◆ **Activity**
Repeat exactly the lines of the entries below from the one with "BEDRIJFSKLEDING" through the one with "All For A Piece ...", both ends included, and nothing else.

◆ **Raw data**
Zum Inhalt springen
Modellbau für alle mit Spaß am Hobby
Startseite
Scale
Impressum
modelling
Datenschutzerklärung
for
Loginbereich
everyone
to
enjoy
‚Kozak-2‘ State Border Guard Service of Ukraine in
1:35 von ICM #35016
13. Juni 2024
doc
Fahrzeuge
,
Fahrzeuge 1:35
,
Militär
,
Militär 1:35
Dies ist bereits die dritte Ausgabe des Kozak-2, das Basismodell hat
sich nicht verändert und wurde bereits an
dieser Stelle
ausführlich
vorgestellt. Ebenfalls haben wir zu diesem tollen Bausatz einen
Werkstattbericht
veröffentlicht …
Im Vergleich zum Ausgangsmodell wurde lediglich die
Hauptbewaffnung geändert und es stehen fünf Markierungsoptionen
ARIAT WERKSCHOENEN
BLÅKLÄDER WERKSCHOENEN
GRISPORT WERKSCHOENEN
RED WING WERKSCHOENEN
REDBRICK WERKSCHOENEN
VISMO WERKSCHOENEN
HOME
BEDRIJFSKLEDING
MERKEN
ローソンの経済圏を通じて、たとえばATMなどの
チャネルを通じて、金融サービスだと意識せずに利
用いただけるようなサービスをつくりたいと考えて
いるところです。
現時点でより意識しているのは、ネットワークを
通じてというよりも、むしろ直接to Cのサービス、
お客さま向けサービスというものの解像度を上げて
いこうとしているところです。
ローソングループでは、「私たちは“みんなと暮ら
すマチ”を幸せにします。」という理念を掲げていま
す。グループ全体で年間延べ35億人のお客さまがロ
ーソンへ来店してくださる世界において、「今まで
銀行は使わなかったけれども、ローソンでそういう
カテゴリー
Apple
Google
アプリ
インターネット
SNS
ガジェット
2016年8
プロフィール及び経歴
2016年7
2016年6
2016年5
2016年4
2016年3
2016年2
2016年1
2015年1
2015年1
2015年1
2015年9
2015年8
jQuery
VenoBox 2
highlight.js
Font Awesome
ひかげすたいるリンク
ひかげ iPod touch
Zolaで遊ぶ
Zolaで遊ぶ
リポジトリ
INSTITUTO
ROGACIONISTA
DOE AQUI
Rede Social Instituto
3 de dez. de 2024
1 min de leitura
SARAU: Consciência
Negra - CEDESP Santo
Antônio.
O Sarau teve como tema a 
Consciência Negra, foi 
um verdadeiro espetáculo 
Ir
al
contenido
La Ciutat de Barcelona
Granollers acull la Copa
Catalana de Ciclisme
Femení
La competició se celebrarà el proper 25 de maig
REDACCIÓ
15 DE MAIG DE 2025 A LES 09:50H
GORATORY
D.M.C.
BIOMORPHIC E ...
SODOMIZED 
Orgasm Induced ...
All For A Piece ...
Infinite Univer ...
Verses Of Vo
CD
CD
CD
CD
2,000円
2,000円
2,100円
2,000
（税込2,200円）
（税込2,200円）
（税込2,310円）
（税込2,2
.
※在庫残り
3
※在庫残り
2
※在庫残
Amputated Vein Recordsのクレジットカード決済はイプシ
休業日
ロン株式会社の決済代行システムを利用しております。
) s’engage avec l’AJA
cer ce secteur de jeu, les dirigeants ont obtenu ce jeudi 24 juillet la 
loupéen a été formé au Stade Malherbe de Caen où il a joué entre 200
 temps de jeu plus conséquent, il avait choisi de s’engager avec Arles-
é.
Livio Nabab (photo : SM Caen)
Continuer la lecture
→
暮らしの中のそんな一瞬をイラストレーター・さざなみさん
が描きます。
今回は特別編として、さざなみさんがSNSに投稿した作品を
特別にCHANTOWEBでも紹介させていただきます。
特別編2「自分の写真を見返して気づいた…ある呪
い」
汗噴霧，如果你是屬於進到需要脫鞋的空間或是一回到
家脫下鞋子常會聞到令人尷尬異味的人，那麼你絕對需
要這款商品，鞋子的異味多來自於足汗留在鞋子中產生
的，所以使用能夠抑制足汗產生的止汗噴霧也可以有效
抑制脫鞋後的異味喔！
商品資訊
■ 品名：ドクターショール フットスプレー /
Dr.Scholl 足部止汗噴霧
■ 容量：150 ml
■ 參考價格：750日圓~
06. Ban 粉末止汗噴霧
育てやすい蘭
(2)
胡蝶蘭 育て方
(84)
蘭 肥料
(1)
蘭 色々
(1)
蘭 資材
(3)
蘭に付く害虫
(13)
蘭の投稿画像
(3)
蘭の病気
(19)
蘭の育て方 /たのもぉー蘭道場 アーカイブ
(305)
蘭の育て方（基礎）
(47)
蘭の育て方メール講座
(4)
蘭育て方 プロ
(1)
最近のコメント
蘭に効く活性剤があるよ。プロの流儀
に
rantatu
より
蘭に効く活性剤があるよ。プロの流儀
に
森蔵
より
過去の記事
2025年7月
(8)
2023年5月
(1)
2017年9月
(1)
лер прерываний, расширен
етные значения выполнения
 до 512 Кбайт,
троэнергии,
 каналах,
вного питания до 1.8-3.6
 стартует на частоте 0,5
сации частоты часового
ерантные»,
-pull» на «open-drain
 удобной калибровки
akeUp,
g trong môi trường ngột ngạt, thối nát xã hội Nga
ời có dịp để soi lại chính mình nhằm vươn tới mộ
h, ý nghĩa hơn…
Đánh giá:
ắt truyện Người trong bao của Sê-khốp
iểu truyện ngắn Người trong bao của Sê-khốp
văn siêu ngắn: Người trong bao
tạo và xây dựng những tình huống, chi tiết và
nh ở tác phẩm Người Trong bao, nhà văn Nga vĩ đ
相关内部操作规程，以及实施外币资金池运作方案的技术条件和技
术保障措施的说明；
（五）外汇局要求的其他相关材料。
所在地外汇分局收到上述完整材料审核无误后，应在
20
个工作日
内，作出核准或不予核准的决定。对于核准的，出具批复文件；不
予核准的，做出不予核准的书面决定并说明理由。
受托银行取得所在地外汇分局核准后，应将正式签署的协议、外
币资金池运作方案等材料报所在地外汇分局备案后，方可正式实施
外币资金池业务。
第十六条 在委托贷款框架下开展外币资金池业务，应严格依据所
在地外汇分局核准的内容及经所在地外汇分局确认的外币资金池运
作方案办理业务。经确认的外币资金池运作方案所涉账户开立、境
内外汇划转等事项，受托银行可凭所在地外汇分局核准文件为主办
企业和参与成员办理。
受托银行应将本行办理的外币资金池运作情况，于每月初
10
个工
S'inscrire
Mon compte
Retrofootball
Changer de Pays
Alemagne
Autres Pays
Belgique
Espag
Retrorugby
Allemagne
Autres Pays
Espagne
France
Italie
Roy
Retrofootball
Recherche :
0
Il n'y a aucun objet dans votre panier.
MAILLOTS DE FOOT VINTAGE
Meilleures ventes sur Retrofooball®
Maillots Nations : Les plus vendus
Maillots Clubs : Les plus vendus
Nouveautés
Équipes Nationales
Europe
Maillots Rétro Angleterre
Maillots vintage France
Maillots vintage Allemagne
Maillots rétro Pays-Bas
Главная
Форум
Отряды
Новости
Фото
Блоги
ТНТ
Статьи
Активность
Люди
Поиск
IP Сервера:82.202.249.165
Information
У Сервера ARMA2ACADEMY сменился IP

◆ **Result of the exercise**
BEDRIJFSKLEDING
MERKEN
ローソンの経済圏を通じて、たとえばATMなどの
チャネルを通じて、金融サービスだと意識せずに利
用いただけるようなサービスをつくりたいと考えて
いるところです。
現時点でより意識しているのは、ネットワークを
通じてというよりも、むしろ直接to Cのサービス、
お客さま向けサービスというものの解像度を上げて
いこうとしているところです。
ローソングループでは、「私たちは“みんなと暮ら
すマチ”を幸せにします。」という理念を掲げていま
す。グループ全体で年間延べ35億人のお客さまがロ
ーソンへ来店してくださる世界において、「今まで
銀行は使わなかったけれども、ローソンでそういう
カテゴリー
Apple
Google
アプリ
インターネット
SNS
ガジェット
2016年8
プロフィール及び経歴
2016年7
2016年6
2016年5
2016年4
2016年3
2016年2
2016年1
2015年1
2015年1
2015年1
2015年9
2015年8
jQuery
VenoBox 2
highlight.js
Font Awesome
ひかげすたいるリンク
ひかげ iPod touch
Zolaで遊ぶ
Zolaで遊ぶ
リポジトリ
INSTITUTO
ROGACIONISTA
DOE AQUI
Rede Social Instituto
3 de dez. de 2024
1 min de leitura
SARAU: Consciência
Negra - CEDESP Santo
Antônio.
O Sarau teve como tema a 
Consciência Negra, foi 
um verdadeiro espetáculo 
Ir
al
contenido
La Ciutat de Barcelona
Granollers acull la Copa
Catalana de Ciclisme
Femení
La competició se celebrarà el proper 25 de maig
REDACCIÓ
15 DE MAIG DE 2025 A LES 09:50H
GORATORY
D.M.C.
BIOMORPHIC E ...
SODOMIZED 
Orgasm Induced ...
All For A Piece ...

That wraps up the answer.